Scientists extend telomeres to slow cell aging

New research in The FASEB Journal suggests that delivering modified mRNA encoding the protein telomerase reverse transcriptase (TERT) to cells extends their telomeres a finite but significant amount

28-Jan-2015 - USA

Will extending telomeres lead to longer, healthier lives? Researchers have taken an important step toward answering this question by developing a new treatment used in the laboratory that extends telomeres.

One of the key aspects of aging is the shortening of telomeres over time. Telomeres, which serve as protective "end caps" for chromosomes, help keep DNA healthy and functioning as it replicates. Unfortunately, these protective end caps become shorter with each DNA replication, and eventually are no longer able to protect DNA from sustaining damage and mutations. In other words, we get older.

An important step toward lengthening telomeres has now been made, which not only allows scientists to increase cell numbers for testing drugs, but may also hold a key to longer and healthier lives. This research was published in The FASEB Journal.

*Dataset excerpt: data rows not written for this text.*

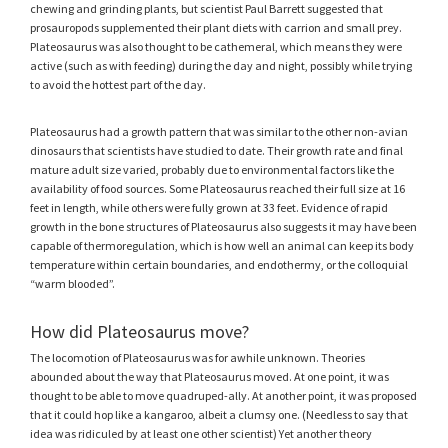
chewing and grinding plants, but scientist Paul Barrett suggested that
prosauropods supplemented their plant diets with carrion and small prey.
Plateosaurus was also thought to be cathemeral, which means they were
active (such as with feeding) during the day and night, possibly while trying
to avoid the hottest part of the day.
Plateosaurus had a growth pattern that was similar to the other non-avian
dinosaurs that scientists have studied to date. Their growth rate and final
mature adult size varied, probably due to environmental factors like the
availability of food sources. Some Plateosaurus reached their full size at 16
feet in length, while others were fully grown at 33 feet. Evidence of rapid
growth in the bone structures of Plateosaurus also suggests it may have been
capable of thermoregulation, which is how well an animal can keep its body
temperature within certain boundaries, and endothermy, or the colloquial
“warm blooded”.
How did Plateosaurus move?
The locomotion of Plateosaurus was for awhile unknown. Theories
abounded about the way that Plateosaurus moved. At one point, it was
thought to be able to move quadruped-ally. At another point, it was proposed
that it could hop like a kangaroo, albeit a clumsy one. (Needless to say that
idea was ridiculed by at least one other scientist) Yet another theory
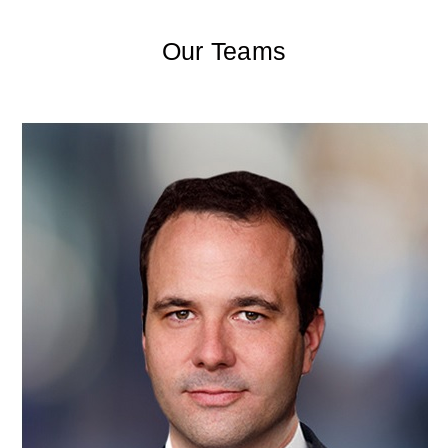
Our Teams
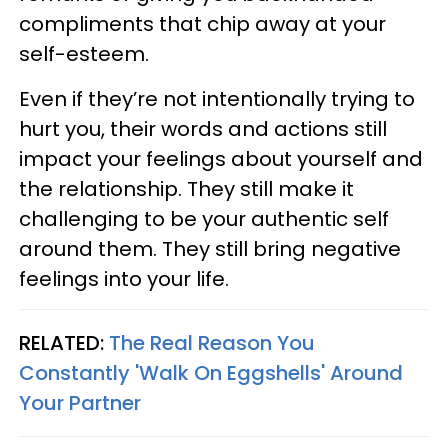
compliments that chip away at your
self-esteem.
Even if they’re not intentionally trying to
hurt you, their words and actions still
impact your feelings about yourself and
the relationship. They still make it
challenging to be your authentic self
around them. They still bring negative
feelings into your life.
RELATED:
The Real Reason You
Constantly 'Walk On Eggshells' Around
Your Partner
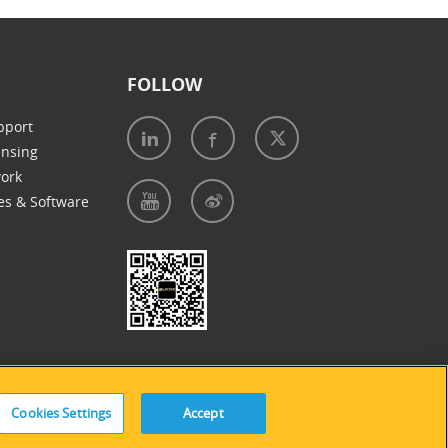
FOLLOW
pport
ensing
work
es & Software
e of Cookies
|
Accessibility Statement
Cookies Settings
Accept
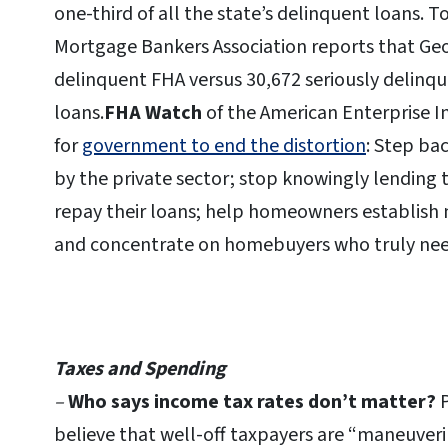
one-third of all the state’s delinquent loans. To
Mortgage Bankers Association reports that Geo
delinquent FHA versus 30,672 seriously delin
loans.
FHA Watch
of the American Enterprise I
for
government to end the distortion
: Step ba
by the private sector; stop knowingly lending
repay their loans; help homeowners establish 
and concentrate on homebuyers who truly need
Taxes and Spending
–
Who says income tax rates don’t matter?
P
believe that well-off taxpayers are “maneuveri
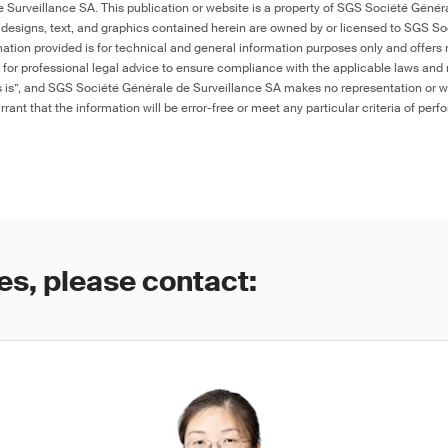
Surveillance SA. This publication or website is a property of SGS Société Généra
 designs, text, and graphics contained herein are owned by or licensed to SGS S
ation provided is for technical and general information purposes only and offers 
e for professional legal advice to ensure compliance with the applicable laws and r
as is”, and SGS Société Générale de Surveillance SA makes no representation or w
rant that the information will be error-free or meet any particular criteria of perf
es, please contact:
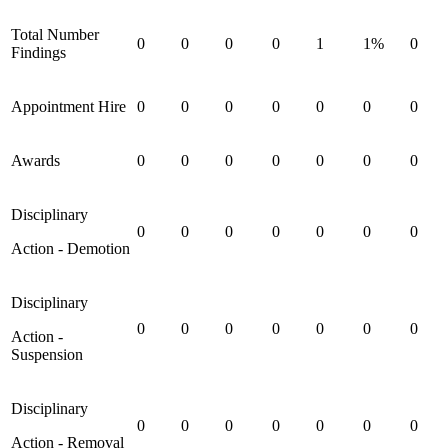
Total Number
0
0
0
0
1
1%
0
Findings
Appointment Hire
0
0
0
0
0
0
0
Awards
0
0
0
0
0
0
0
Disciplinary
0
0
0
0
0
0
0
Action - Demotion
Disciplinary
0
0
0
0
0
0
0
Action -
Suspension
Disciplinary
0
0
0
0
0
0
0
Action - Removal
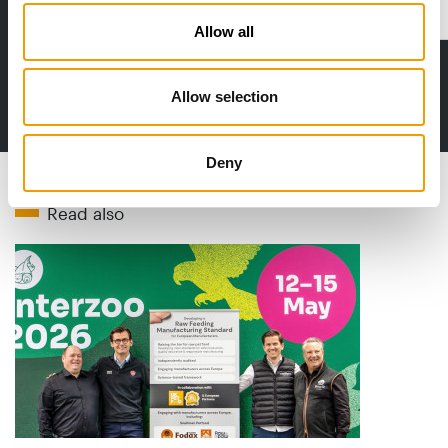
Distribution
Allow all
Allow selection
to the issue
Deny
Read also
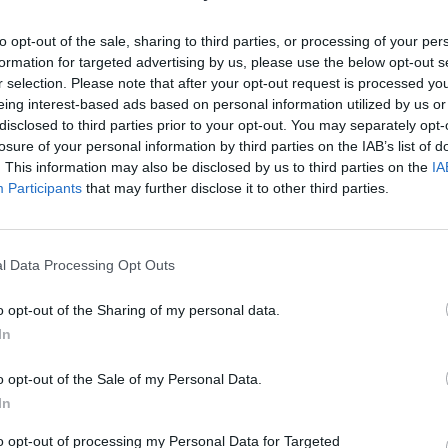
to opt-out of the sale, sharing to third parties, or processing of your per
Choosing the best web hosting provider
formation for targeted advertising by us, please use the below opt-out s
is crucial for your website’s success.
r selection. Please note that after your opt-out request is processed y
eing interest-based ads based on personal information utilized by us or
When someone types your website
disclosed to third parties prior to your opt-out. You may separately opt-
address into a browser, the hosting
losure of your personal information by third parties on the IAB’s list of
provider's server processes the request
15 May 2026
15 min read
. This information may also be disclosed by us to third parties on the
IA
and quickly sends back everything
Participants
that may further disclose it to other third parties.
needed, like images, text, code, and
databases. This allows your site to load
and work correctly. This process
l Data Processing Opt Outs
happens in milliseconds and…
Uncategorized
The Role of Outreach in
o opt-out of the Sharing of my personal data.
In
Broader Search Engine
Optimization Plans
o opt-out of the Sale of my Personal Data.
In
to opt-out of processing my Personal Data for Targeted
Source Outreach isn’t a bolt-on. It’s not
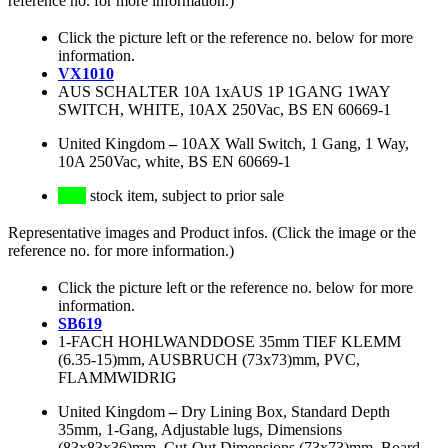
reference no. for more information.)
Click the picture left or the reference no. below for more
information.
VX1010
AUS SCHALTER 10A 1xAUS 1P 1GANG 1WAY
SWITCH, WHITE, 10AX 250Vac, BS EN 60669-1
United Kingdom
–
10AX Wall Switch, 1 Gang, 1 Way,
10A 250Vac, white, BS EN 60669-1
stock item, subject to prior sale
Representative images and Product infos. (Click the image or the
reference no. for more information.)
Click the picture left or the reference no. below for more
information.
SB619
1-FACH HOHLWANDDOSE 35mm TIEF KLEMM
(6.35-15)mm, AUSBRUCH (73x73)mm, PVC,
FLAMMWIDRIG
United Kingdom
–
Dry Lining Box, Standard Depth
35mm, 1-Gang, Adjustable lugs, Dimensions
(83x83x36)mm, Cut-Out Dimensions (73x73)mm, Board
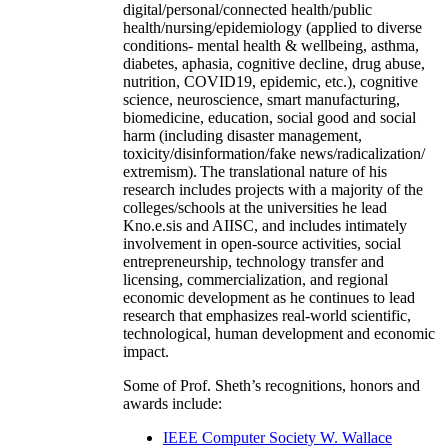
digital/personal/connected health/public
health/nursing/epidemiology (applied to diverse
conditions- mental health & wellbeing, asthma,
diabetes, aphasia, cognitive decline, drug abuse,
nutrition, COVID19, epidemic, etc.), cognitive
science, neuroscience, smart manufacturing,
biomedicine, education, social good and social
harm (including disaster management,
toxicity/disinformation/fake news/radicalization/
extremism). The translational nature of his
research includes projects with a majority of the
colleges/schools at the universities he lead
Kno.e.sis and AIISC, and includes intimately
involvement in open-source activities, social
entrepreneurship, technology transfer and
licensing, commercialization, and regional
economic development as he continues to lead
research that emphasizes real-world scientific,
technological, human development and economic
impact.
Some of Prof. Sheth’s recognitions, honors and
awards include:
IEEE Computer Society W. Wallace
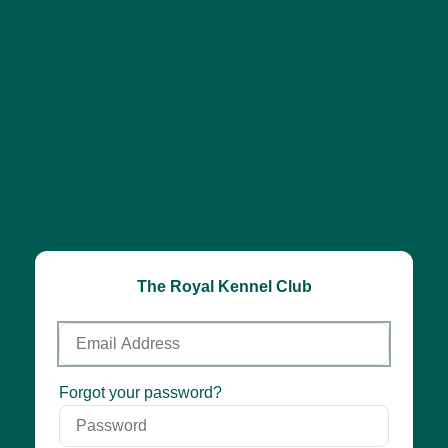
The Royal Kennel Club
Email
Address
Password
Forgot your password?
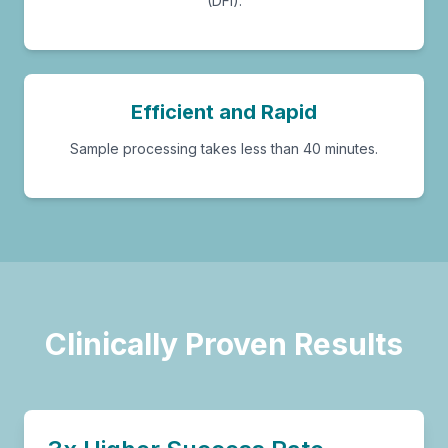
(DFI).
Efficient and Rapid
Sample processing takes less than 40 minutes.
Clinically Proven Results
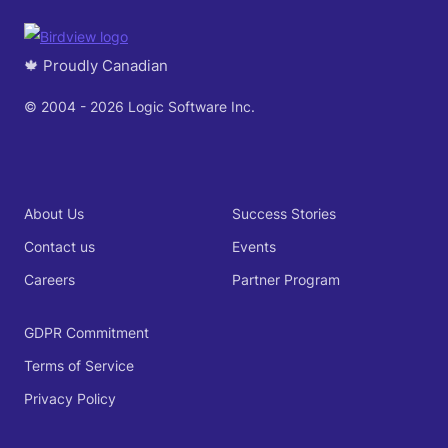
🍁 Proudly Canadian
© 2004 - 2026 Logic Software Inc.
About Us
Success Stories
Contact us
Events
Careers
Partner Program
GDPR Commitment
Terms of Service
Privacy Policy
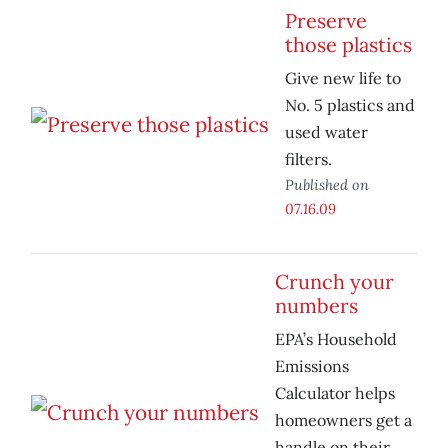
Preserve
those plastics
Give new life to
No. 5 plastics and
used water
filters.
Published on
07.16.09
Crunch your
numbers
EPA’s Household
Emissions
Calculator helps
homeowners get a
handle on their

"In the near term, since biomedical research depends heavily on having large numbers of cells available for study, we hope that these findings will be broadly applicable in the search for treatments and cures for disease," said Helen M. Blau, Ph.D., who led the research as Director of the Baxter Laboratory for Stem Cell Biology in the Department of Microbiology and Immunology at Stanford University School of Medicine in Stanford, California, and an Associate Editor of The FASEB Journal, the Bethesda, Maryland-based journal in which her report was published. "Ultimately, we hope that these findings will help prevent, delay or treat age-related conditions and diseases, as well as certain devastating genetic diseases of inadequate telomere maintenance."

To make this discovery, Blau and colleagues delivered modified mRNA encoding TERT, the enzyme that increases the length of telomeres by adding DNA repeats, to four groups of cells. The first group received modified mRNA encoding TERT, and the other three groups were controls that received either mRNA encoding an inactive form of TERT, the solution in which TERT is delivered, or no treatment. The telomeres of the first group (telomere-extending treatment group) were rapidly lengthened over a period of a few days, whereas the telomeres of the three control groups were not extended. The first group was also able to undergo more cell divisions, whereas the controls were not. Importantly for the potential safety of this approach, the telomeres of the first group resumed shortening after they were extended, showing that due to the short, transient treatment, the cells were not immortalized.

Further, all of the cell populations treated eventually stopped dividing, indicating that they were not immortalized. This approach has been tested on cell types including fibroblasts and myoblasts and is now being tested on stem cells. Additionally, this research showed that cells could be treated several times with enhanced effects on the capacity for division. Since the increase in numbers is compounded with each treatment, a small sample of cells, for example from a small biopsy, can be amplified to very large numbers.

"We were surprised and pleased at how quickly modified TERT mRNA extends telomeres," said John Ramunas, first author and postdoctoral fellow who pioneered this work in Blau's Stanford University laboratory. "In fibroblasts, over a decade of telomere shortening was reversed in a few days, suggesting that a therapy might be brief and infrequent."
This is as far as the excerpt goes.